Other Gathering some Disks informations

Hi,

I'm working on a tool (in perl) that show some informations about availables disks.

For this tool, i use under the hood theses commands :
Code:
   - sas2ircu / sas3ircu
   - geom
   - gmultipath
   - glabel
   - zpool
   - diskinfo

with theses commands, i have a lot of informations, but i'm not able to determine:
Code:
 - Disk type                  (SSD, HDD)
 - Disk Connection type (SAS, SATA, NVME, USB)

For the disk type, i tried to use "smartctl" using "Rotational Rate" attribute.
But smartctl didn't work for USB device and i'm not sure that smartctl report theses attributes the same way for all disks (since it may depends to the disk firmware ?)

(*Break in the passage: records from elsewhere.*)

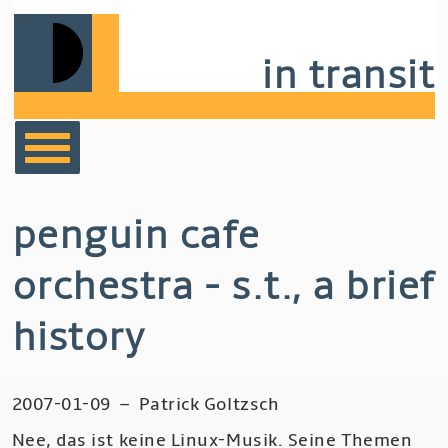
Skip
to
in transit
main
navigation
bücher
penguin cafe
film
orchestra - s.t., a brief
musik
history
notizen
2007-01-09
–
Patrick Goltzsch
Nee, das ist keine Linux-Musik. Seine Themen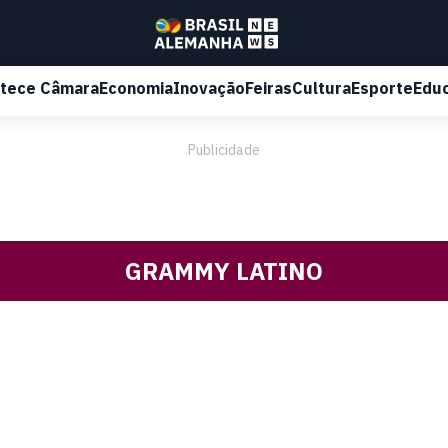
tece Câmara
Economia
Inovação
Feiras
Cultura
Esporte
Edu
Publicidade
GRAMMY LATINO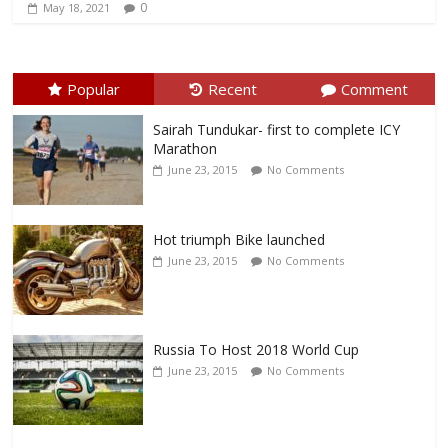
0
May 18, 2021
Popular
Recent
Comment
Sairah Tundukar- first to complete ICY
Marathon
June 23, 2015
No Comments
Hot triumph Bike launched
June 23, 2015
No Comments
Russia To Host 2018 World Cup
June 23, 2015
No Comments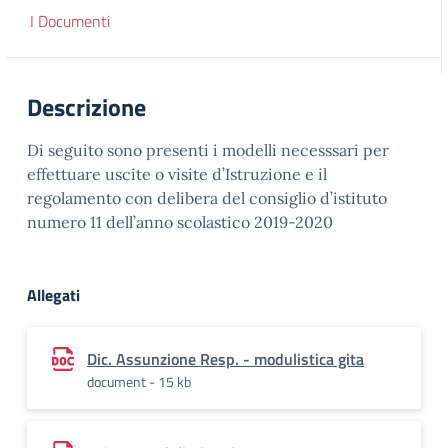
I Documenti
Descrizione
Di seguito sono presenti i modelli necesssari per
effettuare uscite o visite d’Istruzione e il
regolamento con delibera del consiglio d’istituto
numero 11 dell’anno scolastico 2019-2020
Allegati
Dic. Assunzione Resp. - modulistica gita
document - 15 kb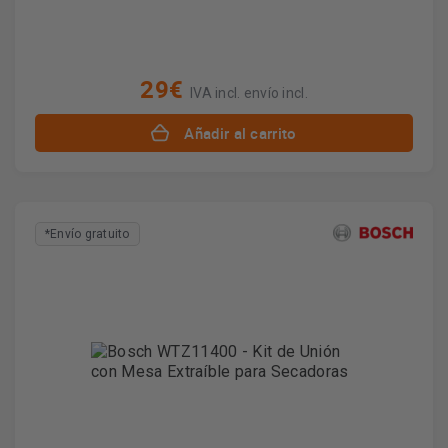
29€
IVA incl. envío incl.
Añadir al carrito
*Envío gratuito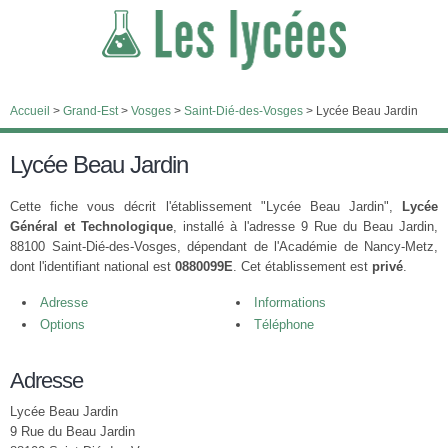
Accueil
>
Grand-Est
>
Vosges
>
Saint-Dié-des-Vosges
>
Lycée Beau Jardin
Lycée Beau Jardin
Cette fiche vous décrit l'établissement "Lycée Beau Jardin",
Lycée
Général et Technologique
, installé à l'adresse 9 Rue du Beau Jardin,
88100 Saint-Dié-des-Vosges, dépendant de l'Académie de Nancy-Metz,
dont l'identifiant national est
0880099E
. Cet établissement est
privé
.
Adresse
Informations
Options
Téléphone
Adresse
Lycée Beau Jardin
9 Rue du Beau Jardin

For the connection type, i had some options (but theses ones did'nt cover all fields)
Code:
  - camcontrol identify  : if no error, it's a SATA drive
  - camcontrol inquiry   : if no error, it's a SAS drive or a SATA drive on a SAS controller.
  - nvmecontrol list       : for detect nvme drives

I'm not able to determine a SATA drive if it is connected on a SAS controller (i want the disk connection type, not the current controller used in this case)

For USB key, i haven't any idea for detect this type.

Thanks for any advice,
Sébastien.
 
For this tool, i use under the hood theses commands :
...

In the end, all these command will issue either low-level SCSI, ATA, or NVMe commands to the devices. Most likely, you'll be better off downloading a copy of the SCSI standard and the ATA standard and the NVMe standard, and issue these commands yourself, and decode the results. That will be less ambiguous.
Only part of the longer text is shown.